Honestly, I have high hopes for the company who picked up the rights to my novella “Living With the Foleys”. My son Sam is a budding film-maker and when he heard who was interested in “Foleys”, he immediately emailed me with the information: “Dad, these guys work with Guy Maddin!”.

Zang!

Well, say no more. We’re big fans of ol’ Guy’s, love the originality and utter madness of his oeuvre. The man’s a certifiable genius—or should that read certifiable and a genius?

So, yes, I signed the contract and now they have a couple of years to see if they can make something out of my novella.

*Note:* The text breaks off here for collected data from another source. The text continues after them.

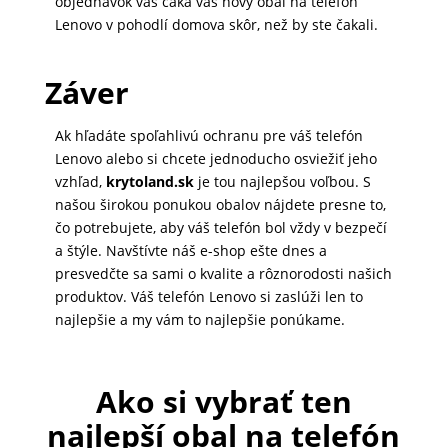
objednávok vás čaká váš nový obal na telefón
Lenovo v pohodlí domova skôr, než by ste čakali.
MATKA
A
Záver
DIEŤA
Ak hľadáte spoľahlivú ochranu pre váš telefón
Lenovo alebo si chcete jednoducho osviežiť jeho
DRONY
vzhľad,
krytoland.sk
je tou najlepšou voľbou. S
našou širokou ponukou obalov nájdete presne to,
čo potrebujete, aby váš telefón bol vždy v bezpečí
DOM,
a štýle. Navštívte náš e-shop ešte dnes a
DIELŇA
presvedčte sa sami o kvalite a rôznorodosti našich
A
produktov. Váš telefón Lenovo si zaslúži len to
ZÁHRADA
najlepšie a my vám to najlepšie ponúkame.
Ako si vybrať ten
najlepší obal na telefón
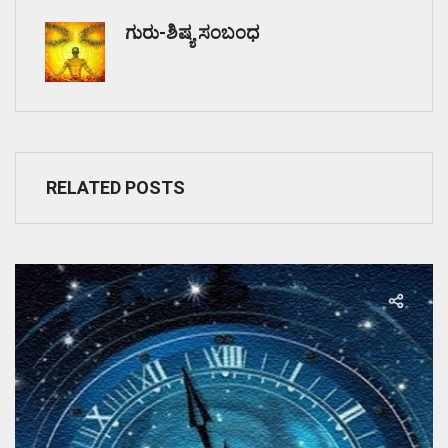
ಗುರು-ಶಿಷ್ಯ ಸಂಬಂಧ
RELATED POSTS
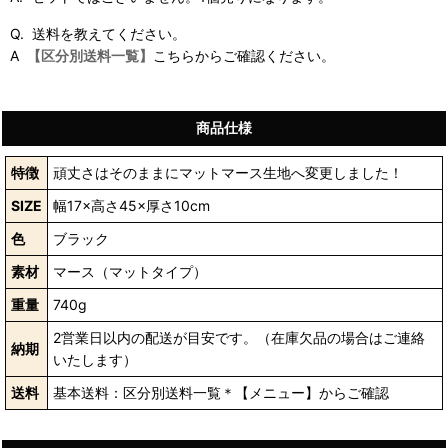
Q. 送料を教えてください。
A
【区分別送料一覧】
こちらからご確認ください。
商品仕様
特徴
頑丈さはそのままにマットマース生地へ変更しました！
SIZE
幅17×高さ45×厚さ10cm
色
ブラック
素材
マース（マットタイプ）
重量
740g
2営業日以内の配送が目安です。（在庫欠品の場合はご連絡
納期
いたします）
送料
基本送料：区分別送料一覧＊【メニュー】からご確認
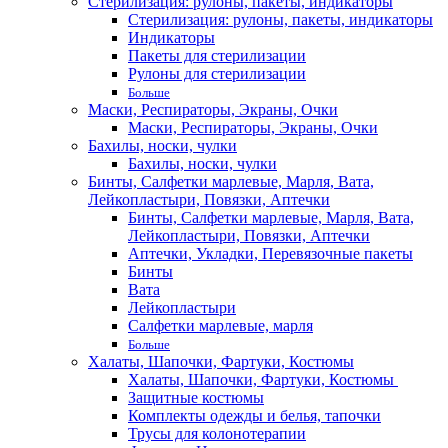
Стерилизация: рулоны, пакеты, индикаторы
Стерилизация: рулоны, пакеты, индикаторы
Индикаторы
Пакеты для стерилизации
Рулоны для стерилизации
Больше
Маски, Респираторы, Экраны, Очки
Маски, Респираторы, Экраны, Очки
Бахилы, носки, чулки
Бахилы, носки, чулки
Бинты, Салфетки марлевые, Марля, Вата,
Лейкопластыри, Повязки, Аптечки
Бинты, Салфетки марлевые, Марля, Вата,
Лейкопластыри, Повязки, Аптечки
Аптечки, Укладки, Перевязочные пакеты
Бинты
Вата
Лейкопластыри
Салфетки марлевые, марля
Больше
Халаты, Шапочки, Фартуки, Костюмы
Халаты, Шапочки, Фартуки, Костюмы
Защитные костюмы
Комплекты одежды и белья, тапочки
Трусы для колонотерапии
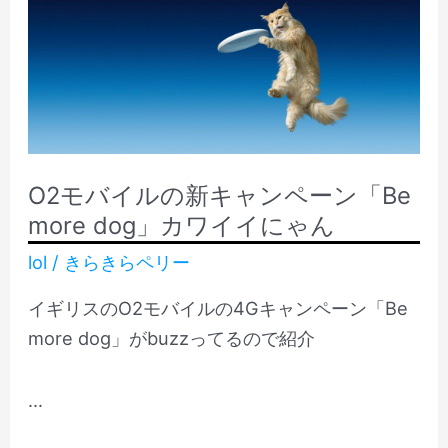
O2モバイルの新キャンペーン「Be
more dog」カワイイにゃん
lol
/
きらきらペリー
イギリスのO2モバイルの4Gキャンペーン「Be
more dog」がbuzzってるので紹介
…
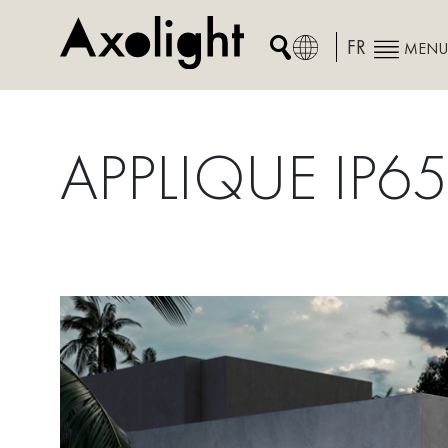
Skip
to
FR
MENU
content
APPLIQUE IP6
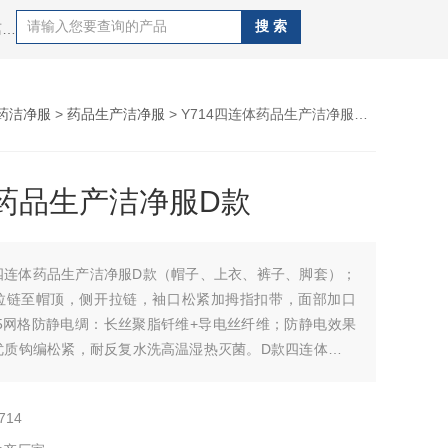
热门搜索：耐高温灭菌洁净服、洁净内衣、实验服白大褂、工作内衣、工作制服、洁净鞋、洁净鞋套、一次性个人防护（洁净服、隔离衣、口罩、发帽、手套、鞋套）、实验动物防护马甲系列等洁净安全防护用品。
药洁净服
>
药品生产洁净服
> Y714四连体药品生产洁净服D款
药品生产洁净服D款
四连体药品生产洁净服D款（帽子、上衣、裤子、脚套）；
拉链至帽顶，侧开拉链，袖口松紧加拇指扣带，面部加口
0.5网格防静电绸：长丝聚脂钎维+导电丝纤维；防静电效果
优质钩编松紧，耐反复水洗高温湿热灭菌。D款四连体洁净
714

Finally, I’m abashed to note that I recently put more money into the pockets of Tim Cook and the corporate scum at Apple Computer.

I bought an iPad.

I needed a portable device, something I could have with me when I’m away from home, a word processor slash reading device slash music player. And then there are podcasts. It hasn’t taken me long to get addicted to them. “S-Town” was amazing and I’ve been tuning in regularly to “Invisibilia”, “WTF”, “Risk!” and numerous others. Hat’s off to NPR, they seem to produce or collaborate on some of the best stuff out there.

Since picking my iPad up a month ago, we’ve become just about inseparable. It’s constantly playing something—this morning while I was shaving I listened to “The Daily”, a program produced by The New Yorker.

I’m sure the habit will taper off eventually, but between my editing and tooling around on the iPad, the cold days of February zipped past.

Well, it’s much cheaper than flying to Cozumel, catching dysentery and spending a week in intensive care, pinned to an I.V. bag of antibiotics. Less invasive too.

I shall endeavor to update this blog more often. Kind of a weird beginning to the year and it’s taken me awhile to retool and get back on the bicycle (so to speak).

The days are brighter and longer, the chill lifting from my bones.

Better times ahead. New life and new hope just around the corner.